Mentre l’odore si spargeva per tutto il cortile, lui che sapeva che ero venuto lì per un convegno sulle reti neurali, cominciò a raccontarmi di come il cervello sia lento nel suo apprendimento, di come un PC sia mille volte più lesto nell’elaborare un’informazione, di come una palla di baseball lanciata da un’atleta ci metta meno tempo a raggiungere il bersaglio di quanto non sia consentito ad un battitore a riconoscere quella palla lanciata… “Un momento” ci guardammo negli occhi, “Come fa un battitore a colpire la palla?” ci domandammo all’unisono con sgomento, quasi che un dramma familiare, nel bel mezzo di un barbecue di salmone, fosse sopraggiunto. “Dunque, la palla va a tot all’ora, il battitore non sente odori, non sente suoni, non saliva più. Il battitore ha solo la visione concentrata sul rettangolo dove ipotizza che la palla arrivi. Ecco coma fa ad aumentare la sua velocità di risposta!”. Avevamo risolto un problema, quello definito come ‘fast learning’ in pochi minuti. Ed a quel punto, schernendoci l’un l’atro, aggiunsi “…si, ma chi te fa far i test co i tui maladi de zervel per provar ‘sta idea?”. Lui si mise a ridere e rispose “…ti doverì spiegar fisica ai nostri profesori, quel che ti capissi in un momento lori ghe mete ani”.
Si respirava stima. Si respirava rispetto. Si respirava ammirazione reciproca. Ed eravamo a 30 anni di differenza.

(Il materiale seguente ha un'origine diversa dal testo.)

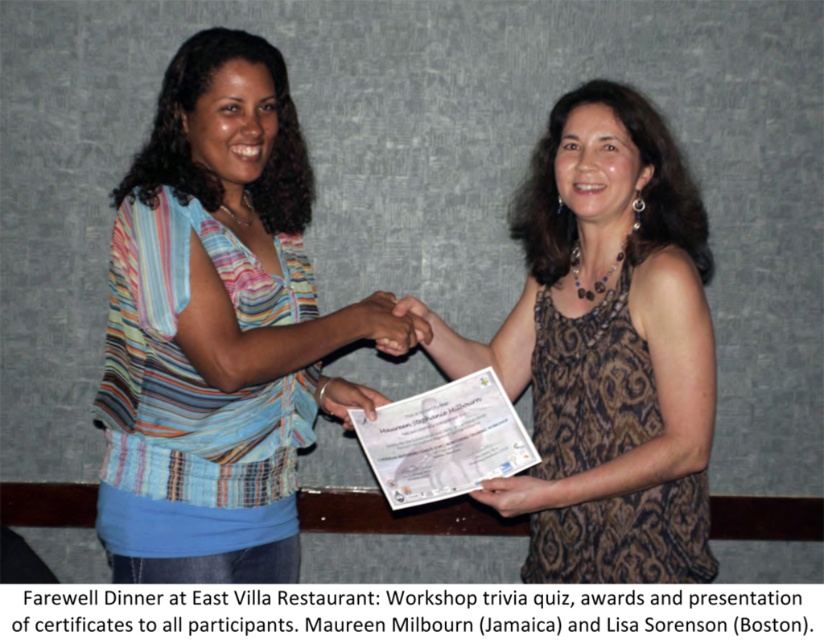 Which is below, striped fabric blouse at center or matte skin at center?

matte skin at center is below.

Is striped fabric blouse at center closer to the viewer compared to matte skin at center?

Yes, it is in front of matte skin at center.

This screenshot has width=824, height=640. I want to click on striped fabric blouse at center, so click(x=213, y=328).

Does striped fabric blouse at center have a larger size compared to brown textured dress at center?

No, striped fabric blouse at center is not bigger than brown textured dress at center.

Which of these two, striped fabric blouse at center or brown textured dress at center, stands taller?

striped fabric blouse at center

Locate an element on the screen. striped fabric blouse at center is located at coordinates (213, 328).

Measure the distance from brown textured dress at center to matte skin at center.

A distance of 12.22 inches exists between brown textured dress at center and matte skin at center.

Is brown textured dress at center smaller than matte skin at center?

Incorrect, brown textured dress at center is not smaller in size than matte skin at center.

Describe the element at coordinates (605, 348) in the screenshot. I see `brown textured dress at center` at that location.

The image size is (824, 640). I want to click on brown textured dress at center, so click(605, 348). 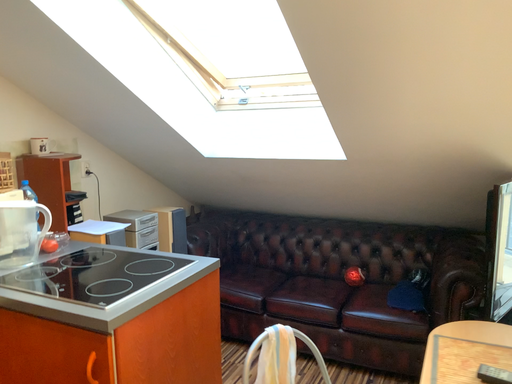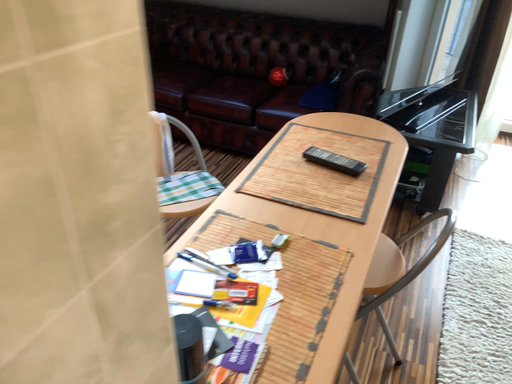 Question: How did the camera likely rotate when shooting the video?

Choices:
 (A) rotated downward
 (B) rotated upward

Answer: (A) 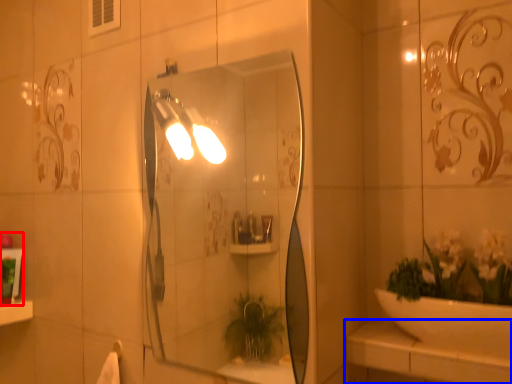 Question: Which of the following is the closest to the observer, toiletry (highlighted by a red box) or counter top (highlighted by a blue box)?

Choices:
 (A) toiletry
 (B) counter top

Answer: (B) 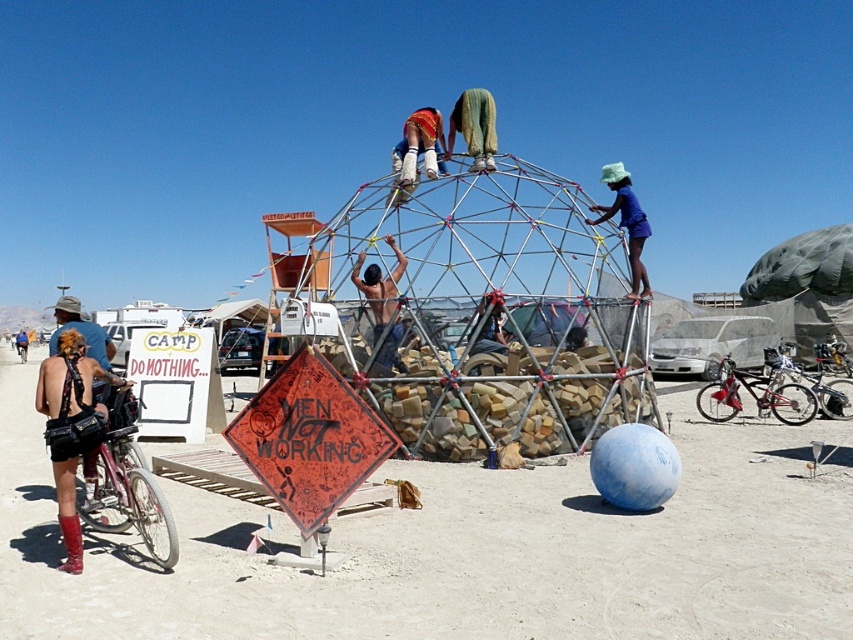 Question: Does leather black purse at lower left have a greater width compared to reddish-orange fabric pants at upper center?

Choices:
 (A) no
 (B) yes

Answer: (A)

Question: Can you confirm if shiny red bicycle at lower right is bigger than reddish-orange fabric pants at upper center?

Choices:
 (A) yes
 (B) no

Answer: (B)

Question: Estimate the real-world distances between objects in this image. Which object is closer to the smooth wooden pole at center?

Choices:
 (A) shiny red bicycle at lower right
 (B) matte black bicycle at lower left

Answer: (A)

Question: Based on their relative distances, which object is nearer to the reddish-orange fabric pants at upper center?

Choices:
 (A) shiny red bicycle at lower right
 (B) orange reflective diamond at center
 (C) matte black bicycle at lower left

Answer: (B)

Question: Which object is the farthest from the shiny red bicycle at lower right?

Choices:
 (A) blue fabric hat at upper center
 (B) matte black bicycle at lower left
 (C) orange reflective diamond at center

Answer: (B)

Question: Can you confirm if brushed metal bicycle at lower left is wider than reddish-orange fabric pants at upper center?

Ettore, dopo la guerra, non trovava lavoro in Italia (‘rimpatriato nella Madre Patria’ com’era) e così, invitato dalla sorella, andò a Londra. Lì si sottopose ad un test per cercare lavoro e diventare ‘portantino’ in un ospedale; ma chi valutava i questionari, intelligentemente, gli fece la proposta di diventare tecnico di elettroencefalogramma in un ospedale psichiatrico. Lui accettò e in quell’ospedale mise a punto un suo metodo che fece successo, tanto da essere richiesto dall’università di Washington a Seattle.
Quando fu ricevuto (richiesto, perché all’epoca per certi lavori dovevi essere esplicitamente richiesto dal Governo per accedere negli USA) si presentarono all’aeroporto con l’interprete in lingua araba… E già! Era nato ad Alessandria d'Egitto! Ma che problema c’era, Ettore conosceva anche quella e si mise lui a tradurre (la sua conoscenza ed il perché stava lì) al traduttore che a parte una banale lingua altro non sapeva.
Ettore se ne va ma la stirpe caparbia da cui proviene lo ama ancora, lo prega, ed ancora calca questa nostra umana storia.
Antonio Ballarin
PS: Per onorare il mio caro Maestro vi invito a scrivere sui motori di ricerca 'Ettore Lettich' brain e guardare un po’ qualche risposta.